Presiden Rawan Dimakzulkan jika Syaratnya Tak Berat
jpnn.com, SEMARANG - Pengamat politik dari Universitas Diponegoro Semarang Teguh Yuwono berbicara tentang proses pemakzulan presiden atau wakil presiden di Indonesia.
Menurutnya, syarat pemakzulan cukup berat sebagaimana diatur dalam Pasal 7A UUD 1945.
"Kalau proses politik pemakzulan karena dinilai ingkar janji dan dinilai macam-macam, nah, itu pertanyaannya yang menilai siapa? Terus yang bisa mengatakan ingkar janji itu siapa,"ujar Teguh Yuwono di Semarang, Senin (5/7).

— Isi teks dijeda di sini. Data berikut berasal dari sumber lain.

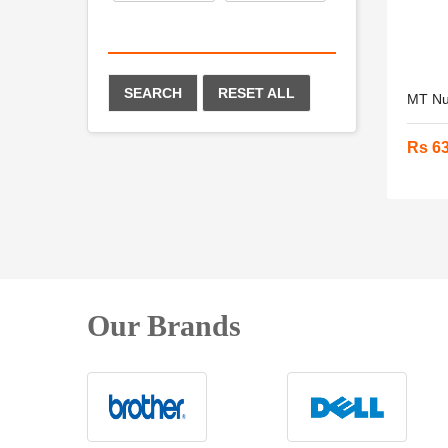
SEARCH
RESET ALL
MT Nut
Rs 6
Our Brands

Menurut Teguh Yuwono, jika pemakzulan berbasis pada kesalahan politik ada proses politiknya.
Namun, jika Presiden atau wakil presiden tertangkap basah karena korupsi, tidak perlu mekanisme politik terlalu panjang.
"Itu bisa diberhentikan sementara sampai proses pengadilan selesai," ujar Teguh.
Wakil Dekan I Fakultas Ilmu Sosial dan Politik (FISIP) Undip Semarang ini melanjutkan, ada mekanisme politik yang panjang dalam proses pemakzulan.
"Kan ada hak penyelidikan di DPR, ada hak bertanya, dan sebagainya. Jadi, mekanisme pemakzulan tidak sesederhana yang dibayangkan," ucapnya.
Pengamat politik menyebut presiden rawan dimakzulkan karena ketidakpuasan kelompok tertentu, jika prosesnya gampang dilakukan.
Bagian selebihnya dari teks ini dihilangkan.